J&J picks up cancer antibody from Argenx in $500M deal
- Johnson & Johnson's Janssen and Argenx agreed to a deal potentially worth a total of $1.8 billion to develop the smaller biotech's CD70 antibody cusatuzumab in acute myeloid leukemia, myelodysplastic syndromes and other blood cancers, the companies said Monday.
- Janssen will make a $300 million upfront cash payment to Argenx, and a $200 million equity investment will come from J&J's venture arm. Argenx could receive up to $1.3 billion in milestone payments from the deal, which is technically with Cilag, a Swiss subsidiary of Janssen.
- Argenx has the option to keep hold of co-promotion rights in the U.S., and will split royalties 50-50 for this market. In the rest of the world, the biotech will get tiered, double-digit royalties. The deal should close in the first quarter of 2019.
Argenx has taken a somewhat unusual route in immunotherapy; its SIMPLE antibody drug discovery technology is based on antibodies generated from llamas.

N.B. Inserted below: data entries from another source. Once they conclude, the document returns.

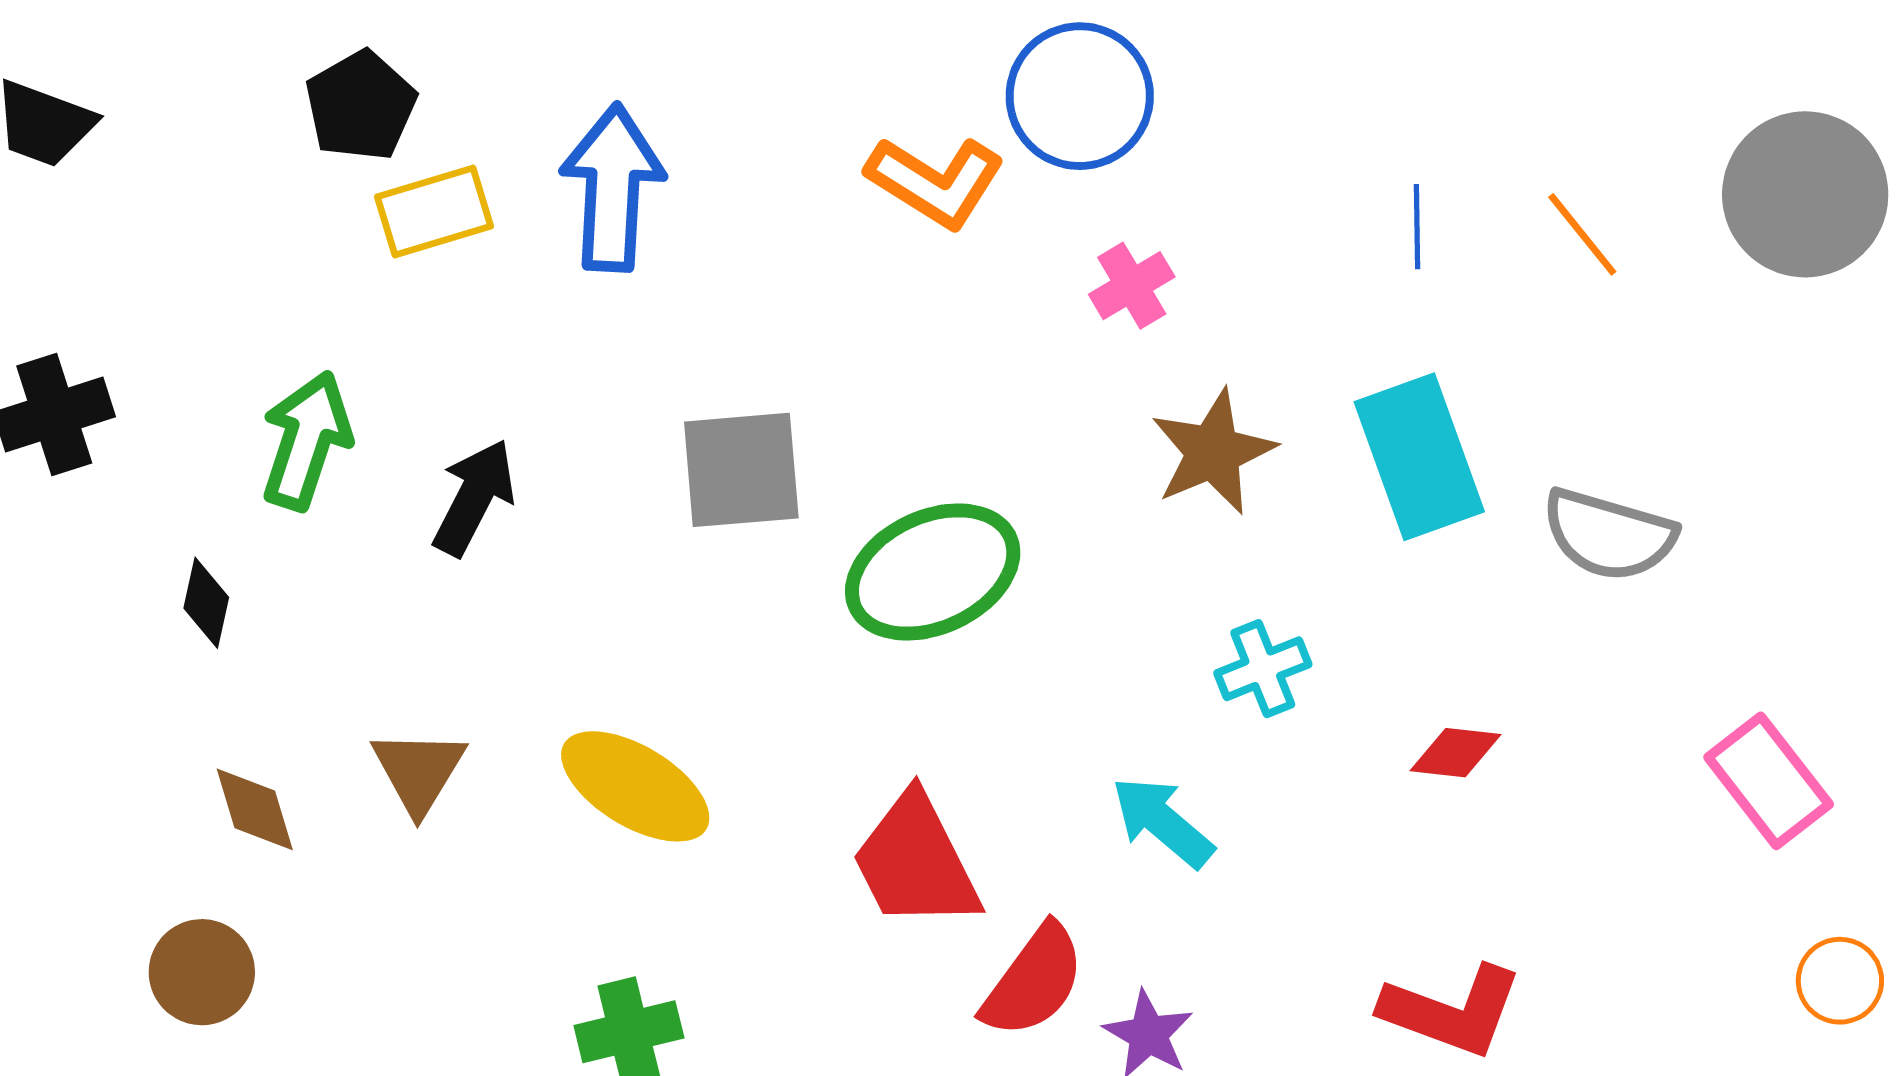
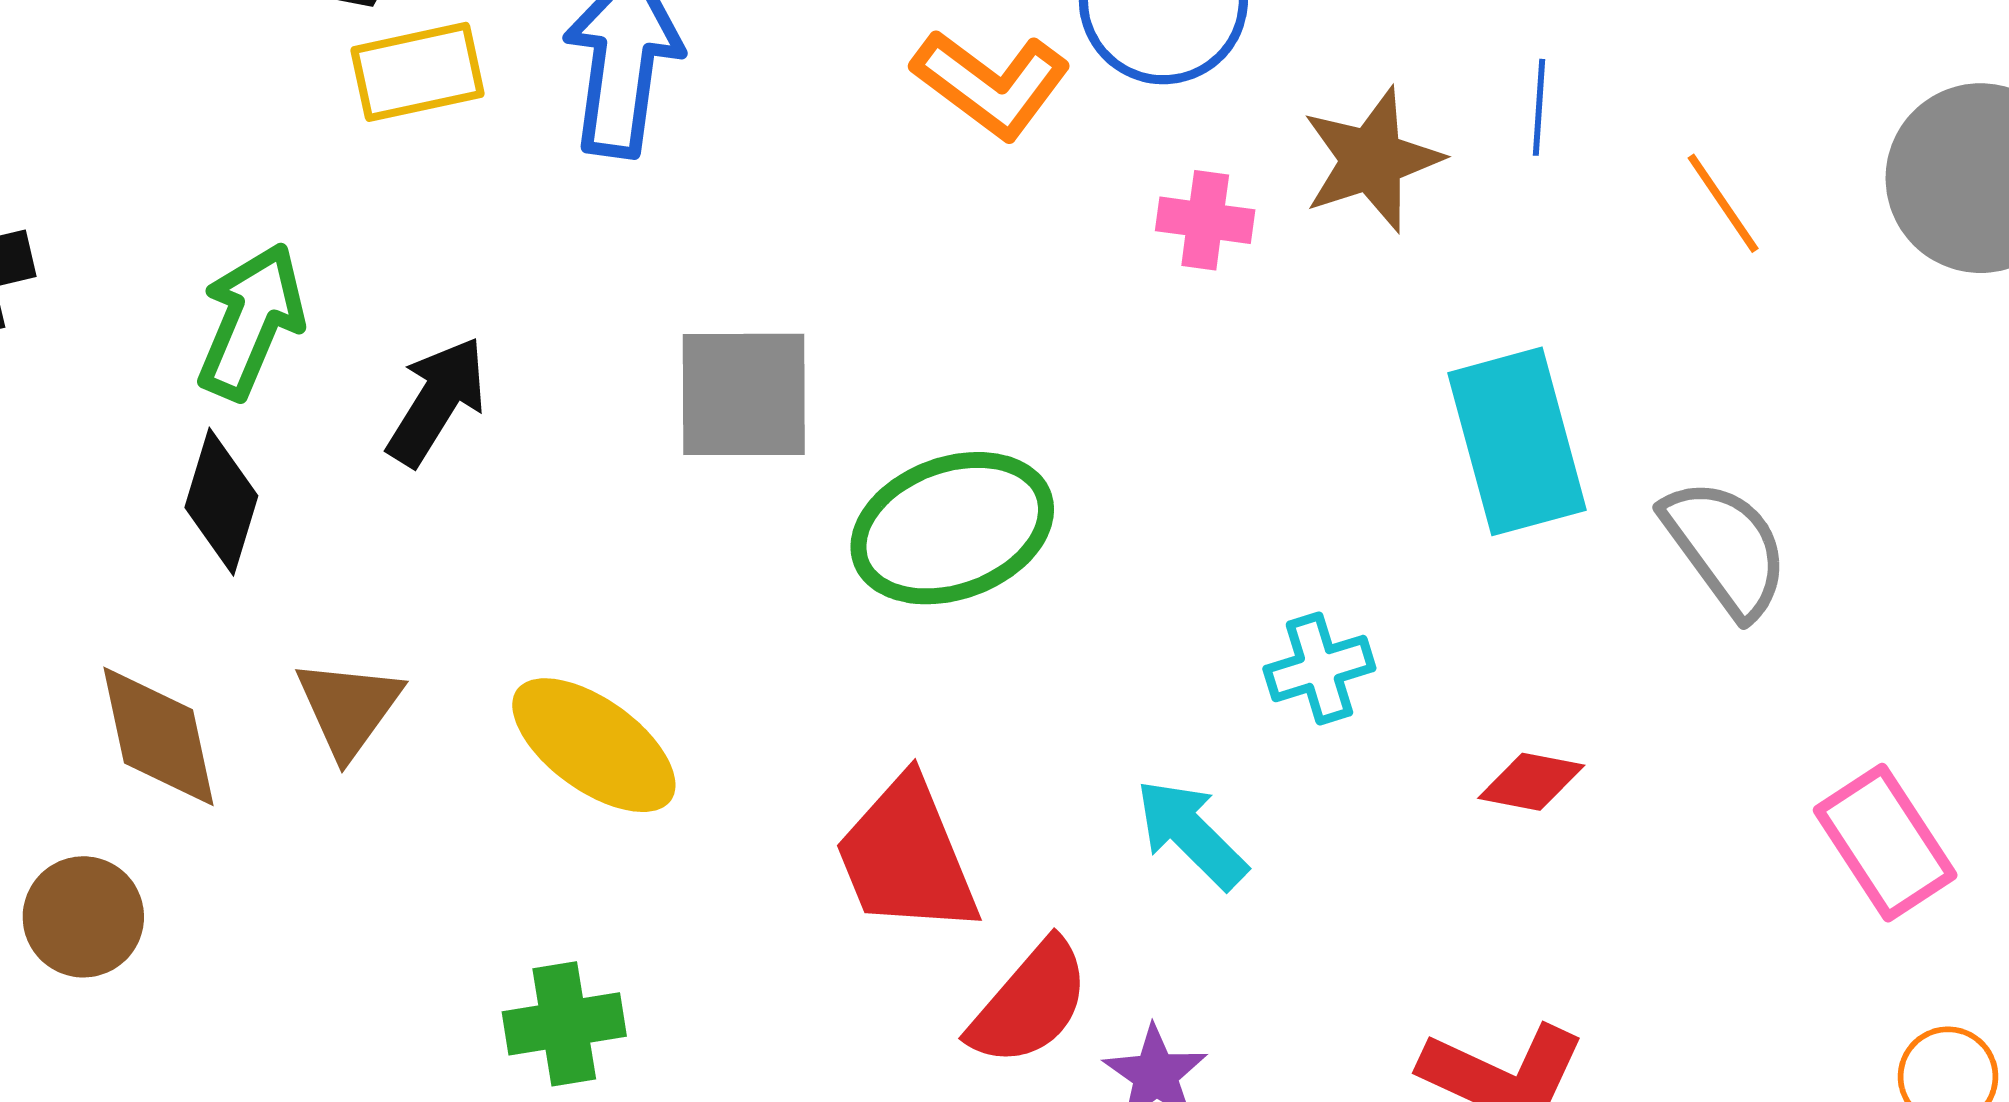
blue line: (1417, 227) -> (1539, 107), moved
pink cross: (1132, 286) -> (1205, 220), turned 34
brown star: (1213, 452) -> (1372, 160), moved
gray semicircle: (1609, 535) -> (1726, 548), turned -147
black diamond: (206, 603) -> (221, 502), moved, size x1.4
brown diamond: (255, 809) -> (159, 736), size x1.4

It seems to have worked out well for the company, though — Argenx started the year trading with about a $64 share price and hit a 52-week high of $111 on Monday, almost double its January levels. These gains have been particularly notable in a year where many biotechs haven't seen anything close to this level of market growth.
Cusatuzumab has potential across a variety of blood cancers and solid tumors.
In results from an ongoing Phase 1/2 clinical trial presented at the American Society of Hematology's annual meeting this week, 92% of newly diagnosed, elderly patients with AML and high-risk MDS who are unfit for chemotherapy responded to cusatuzumab in combination with Vidaza (azacitidine). Forty two percent reached minimal residual disease (MRD) negativity. AML is an aggressive and deadly cancer of the blood and bone marrow with very high relapse rates.
Argenx is also assessing cusatuzumab in a Phase 2 trial in cutaneous T-cell lymphoma. Its lead product candidate, efgartigimod, is in development in four different autoimmune diseases, with Phase 3 trials planned in immune thrombocytopenia.
The Janssen deal comes just a few months after another big pharma agreement, where AbbVie exercised its option to license the preclinical cancer immunotherapy candidate ARGX-115 from Argenx, building on a 2016 deal. The AbbVie deal could be worth up to $625 million in development, regulatory and commercial milestone payments.